Kaç yıl yaşamayı planlıyorsunuz? Böyle bir planınız yok mu? Kaderi kim bilir diyorsunuz belki… Tekil olarak her birimizin kendi yaşam süresine karar vermesi gibi bir durum pek söz konusu değil; ölüm beklenmedik şekillerde gelebiliyor. Ancak istatistik olarak baktığımızda hikaye başka.
İnsanların yaşam şekillerini değiştiren pek çok unsur var. Dijital dönüşüm, teknolojik yenilikler, kültürel evrim gibi ilgilendiğim ve yazdığım pek çok konu bu unsurlardan. Ama dikkatlerimizden sıklıkla kaçan bir tanesi var ki aslında pek çok yönüyle bizi en derinden etkileyen dönüşüm kaynaklarından birisi o: Ortalama yaşam beklentisi.
1800 ve öncesinin dünyasını şu an algılayamayız bile. Mesela hiç merak ettiniz mi? İnsanlar acaba savaşlarda cepheye gitmeye, hayatlarını öylece riske atmaya yoğun oranlarda, büyük bir kitlesellikle nasıl razı olabiliyorlardı? Ortalama yaşam beklentiniz zaten 40 yıl ve altıysa, hastalıktan sürünerek ölmektense ‘şanla’, ‘şerefle’ ve ganimet beklentileriyle savaşta şansınızı denemek belki de mantıklı alternatifti.
Yaşam beklentisinin 80 yıl olduğu bir dünya ile 40 yılın altında olduğu bir dünyada yaşam tarzı bir hayli farklı olabilir.
Birkaç pratik etkiyi düşünelim. Mesela Alzheimer, keşfedildikten sonra belki yüz yıl pek de kimsenin umurunda olmadı. Çünkü nüfusun çok az bir kısmı Alzheimer’ın sorun olacağı yaşlara kadar yaşayabiliyordu. Kanser de çok yaygın hastalıklardan değildi çünkü insanların kanserden ölmeye vakti olmuyordu. Büyük bir çoğunluk, radyasyon ve benzer etkenlerin zamanla verdiği zararların birikimiyle kanser olmadan çok önce başka sebeplerle ölüyordu. Sigaranın akciğer kanserine sebep olduğunun keşfi neden 1950’lerden sonraya kaldı dersiniz?
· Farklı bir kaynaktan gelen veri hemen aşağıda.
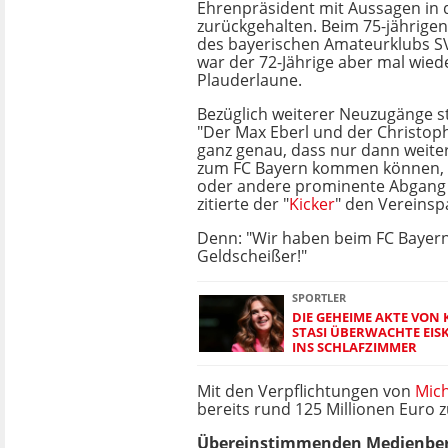
Ehrenpräsident mit Aussagen in d
zurückgehalten. Beim 75-jährige
des bayerischen Amateurklubs S
war der 72-Jährige aber mal wiede
Plauderlaune.
Bezüglich weiterer Neuzugänge st
"Der Max Eberl und der Christop
ganz genau, dass nur dann weite
zum FC Bayern kommen können, 
oder andere prominente Abgang v
zitierte der "
Kicker
" den Vereinsp
Denn: "Wir haben beim FC Bayer
Geldscheißer!"
SPORTLER
DIE GEHEIME AKTE VON 
STASI ÜBERWACHTE EIS
INS SCHLAFZIMMER
Mit den Verpflichtungen von
Mich
bereits rund 125 Millionen Eur
Übereinstimmenden Medienberich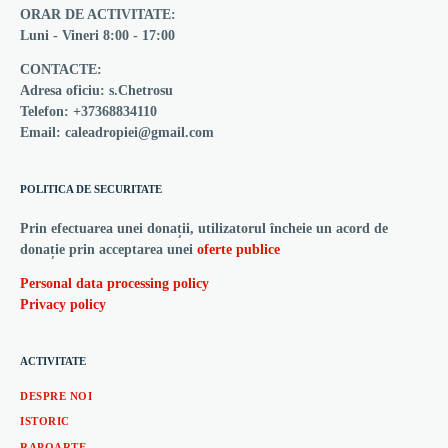
ORAR DE ACTIVITATE:
Luni - Vineri 8:00 - 17:00
CONTACTE:
Adresa oficiu: s.Chetrosu
Telefon: +37368834110
Email: caleadropiei@gmail.com
POLITICA DE SECURITATE
Prin efectuarea unei donații, utilizatorul încheie un acord de
donație prin acceptarea unei
oferte publice
Personal data processing policy
Privacy policy
ACTIVITATE
DESPRE NOI
ISTORIC
RAPOARTE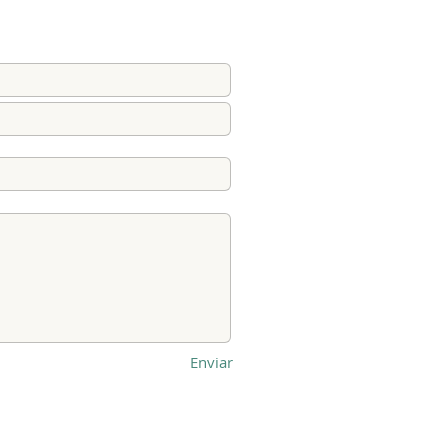
Enviar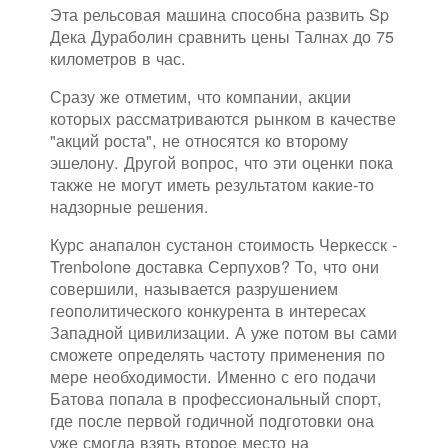
Эта рельсовая машина способна развить Sp
Дека Дураболин сравнить цены Талнах до 75
километров в час.
Сразу же отметим, что компании, акции
которых рассматриваются рынком в качестве
"акций роста", не относятся ко второму
эшелону. Другой вопрос, что эти оценки пока
также не могут иметь результатом какие-то
надзорные решения.
Курс анапалон сустанон стоимость Черкесск -
Trenbolone доставка Серпухов? То, что они
совершили, называется разрушением
геополитического конкурента в интересах
Западной цивилизации. А уже потом вы сами
сможете определять частоту применения по
мере необходимости. Именно с его подачи
Батова попала в профессиональный спорт,
где после первой годичной подготовки она
уже смогла взять второе место на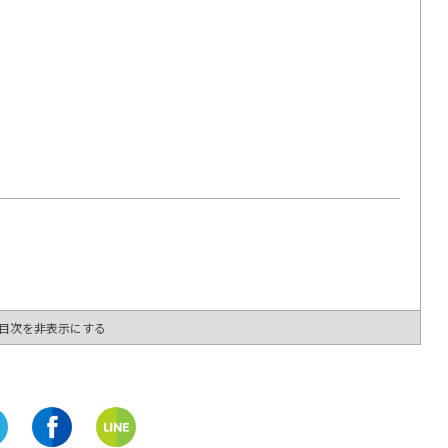
名古屋市中区
名古屋市中区
愛知
愛知
クロワッサン専門店「ジョリ
ばなななななななな ネク
ークロワッサン」9/25に
ブームドリンクがEXIT
OPEN
NISHIKIで楽しめちゃう!!
開催中
開催中
目次を非表示にする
Tek sebebi sigara lobilerinin bilim dünyası üzerine kurduğu baskı mıydı? İnsanların ömürlerinin uzaması sigara gibi yavaş katillerin etkisini de çok daha önemli hale getirdi.
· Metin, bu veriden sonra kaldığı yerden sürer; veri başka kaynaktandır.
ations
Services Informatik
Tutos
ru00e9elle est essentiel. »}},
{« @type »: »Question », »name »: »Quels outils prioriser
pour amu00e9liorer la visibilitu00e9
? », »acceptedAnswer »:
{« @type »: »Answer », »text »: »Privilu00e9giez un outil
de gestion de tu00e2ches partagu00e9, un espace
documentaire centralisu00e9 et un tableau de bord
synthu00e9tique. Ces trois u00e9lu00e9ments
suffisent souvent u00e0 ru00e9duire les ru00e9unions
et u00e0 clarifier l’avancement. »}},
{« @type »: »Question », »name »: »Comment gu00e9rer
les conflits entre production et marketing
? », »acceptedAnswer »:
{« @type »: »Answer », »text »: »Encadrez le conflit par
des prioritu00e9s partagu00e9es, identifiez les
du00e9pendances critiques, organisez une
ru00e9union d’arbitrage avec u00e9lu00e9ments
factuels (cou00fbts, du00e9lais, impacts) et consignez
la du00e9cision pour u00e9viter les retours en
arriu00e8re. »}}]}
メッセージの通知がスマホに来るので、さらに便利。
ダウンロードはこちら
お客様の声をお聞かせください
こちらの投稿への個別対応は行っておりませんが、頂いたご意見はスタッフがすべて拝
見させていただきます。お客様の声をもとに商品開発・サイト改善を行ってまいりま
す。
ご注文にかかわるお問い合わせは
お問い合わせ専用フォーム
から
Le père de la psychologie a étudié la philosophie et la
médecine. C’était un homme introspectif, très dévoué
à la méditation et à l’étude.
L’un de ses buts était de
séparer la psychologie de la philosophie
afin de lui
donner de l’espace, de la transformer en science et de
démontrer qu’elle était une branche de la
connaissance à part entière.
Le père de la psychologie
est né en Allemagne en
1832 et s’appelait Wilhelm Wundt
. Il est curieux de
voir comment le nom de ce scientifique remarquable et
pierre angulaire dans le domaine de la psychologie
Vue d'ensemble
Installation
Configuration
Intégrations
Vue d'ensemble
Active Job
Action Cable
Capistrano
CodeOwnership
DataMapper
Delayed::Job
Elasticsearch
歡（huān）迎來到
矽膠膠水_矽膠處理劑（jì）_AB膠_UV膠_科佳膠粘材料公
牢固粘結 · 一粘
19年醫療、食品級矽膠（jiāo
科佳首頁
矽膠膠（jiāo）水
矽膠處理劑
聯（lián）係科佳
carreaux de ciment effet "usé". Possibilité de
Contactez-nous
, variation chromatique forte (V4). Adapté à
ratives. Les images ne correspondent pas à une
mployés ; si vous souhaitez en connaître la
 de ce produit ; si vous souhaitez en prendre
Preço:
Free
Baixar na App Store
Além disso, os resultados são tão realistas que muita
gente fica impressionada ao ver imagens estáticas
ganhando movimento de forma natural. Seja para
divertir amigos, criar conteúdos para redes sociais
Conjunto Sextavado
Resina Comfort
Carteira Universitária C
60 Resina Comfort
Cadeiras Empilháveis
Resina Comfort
Kaç yıl yaşamayı planlıyorsunuz demiştik ya, belki de düşünmemiştiniz bunu ve bu yazıyı okurken de bu noktaya kadar hala düşünmediniz. Ama bilinçli olarak düşünmeseniz de eylemlerinizle en azından ortalama yaşamınızı planlıyor ve şekillendiriyorsunuz.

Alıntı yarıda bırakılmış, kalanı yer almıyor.